Die USA in Venezuela: Ein Rückblick auf den umstrittenen Militäreinsatz von 2026
Vor knapp einem Jahr, am 3. Januar 2026, kam es zu einem Ereignis, das die Welt schockierte: Die Vereinigten Staaten führten einen Militäreinsatz in Venezuela durch, bei dem Präsident Nicolás Maduro und seine Frau Cilia Flores gefangen genommen wurden. Dieser Einsatz, der unter dem Namen „Operation Absolute Resolve“ lief, markierte eine Zäsur in den ohnehin angespannten Beziehungen zwischen den USA und Venezuela.
Die Operation begann in den frühen Morgenstunden (gegen 2 Uhr Ortszeit), als in der venezolanischen Hauptstadt Caracas Explosionen zu hören waren. US-Spezialkräfte griffen mehrere Ziele an, darunter Militärstützpunkte, Kommunikationseinrichtungen und den Präsidentenpalast. Ziel war es, die venezolanische Luftabwehr auszuschalten und Maduro gefangen zu nehmen.

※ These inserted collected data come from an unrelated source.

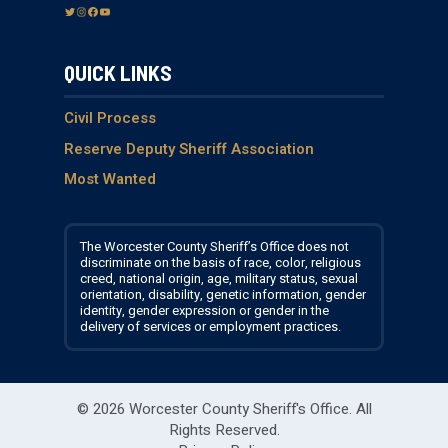
T
I
F
Y
w
n
a
o
i
s
c
u
QUICK LINKS
t
t
e
T
t
a
b
u
e
g
o
b
Civil Process
r
r
o
e
Reserve Deputy Sheriff Association
a
k
Most Wanted
m
The Worcester County Sheriff’s Office does not
discriminate on the basis of race, color, religious
creed, national origin, age, military status, sexual
orientation, disability, genetic information, gender
identity, gender expression or gender in the
delivery of services or employment practices.
© 2026 Worcester County Sheriff's Office.
All
Rights Reserved.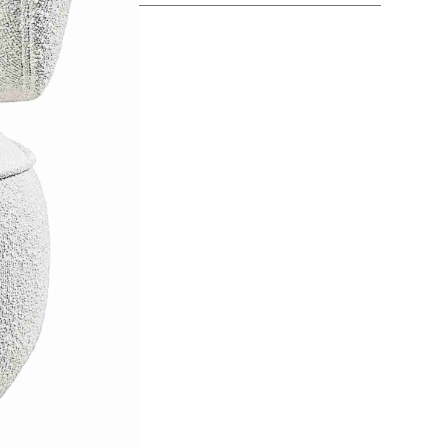
SEE MORE +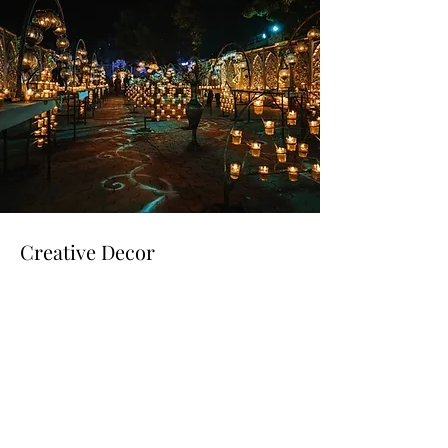
Creative Decor
Read More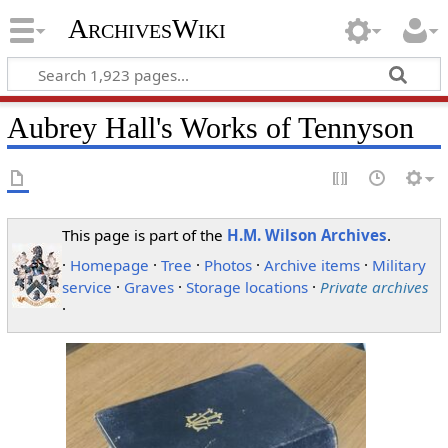
ArchivesWiki
Aubrey Hall's Works of Tennyson
This page is part of the
H.M. Wilson Archives
.
·
Homepage
·
Tree
·
Photos
·
Archive items
·
Military
service
·
Graves
·
Storage locations
·
Private archives
·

Präsident Trump bestätigte kurz darauf über seinen Social-Media-Kanal Truth Social die Festnahme Maduros und dessen Überführung in die USA, wo ihm der Prozess gemacht werden sollte. Die Anklagepunkte umfassten unter anderem „Narco-Terrorismus“, Drogenhandel und den Besitz von Waffen gegen die USA.
Die Motive der USA
Die Trump-Regierung begründete den Militäreinsatz mit dem Kampf gegen Drogenhandel und der Notwendigkeit, Venezuela von einem „illegitimen Diktator“ zu befreien. Hinter vorgehaltener Hand wurde jedoch auch der Zugang zu den venezolanischen Ölreserven als ein wesentliches Motiv genannt. Trump selbst sprach davon, dass US-amerikanische Energieunternehmen bereitstünden, Milliarden in die Restrukturierung der venezolanischen Ölindustrie zu investieren.
Reaktionen und Folgen
Der Militäreinsatz stieß international auf breite Kritik. Insbesondere lateinamerikanische Staaten verurteilten die Aktion als Verletzung der venezolanischen Souveränität und forderten eine Rückkehr zur Diplomatie. Die venezolanische Regierung verurteilte den Einsatz ebenfalls und verhängte den Notstand. Vizepräsidentin Delcy Rodríguez bezeichnete Maduro als den „einzigen Präsidenten“ Venezuelas und rief zur nationalen Einheit auf.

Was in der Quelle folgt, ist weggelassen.